*Stored data entries*.

↓↓↓

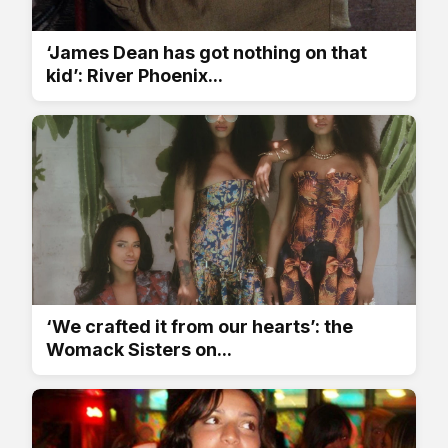
‘James Dean has got nothing on that
kid’: River Phoenix...
‘We crafted it from our hearts’: the
Womack Sisters on...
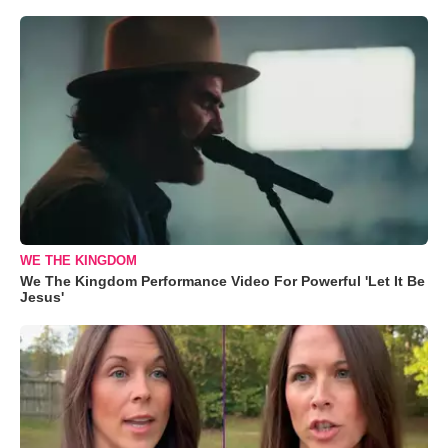
WE THE KINGDOM
We The Kingdom Performance Video For Powerful 'Let It Be
Jesus'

↑↑↑

Transcribe, without alteration, each line from the one with "our hearts’: the" through the last line of the data; no pictures belong in the copy.

‘We crafted it from our hearts’: the
Womack Sisters on...
WE THE KINGDOM
We The Kingdom Performance Video For Powerful 'Let It Be
Jesus'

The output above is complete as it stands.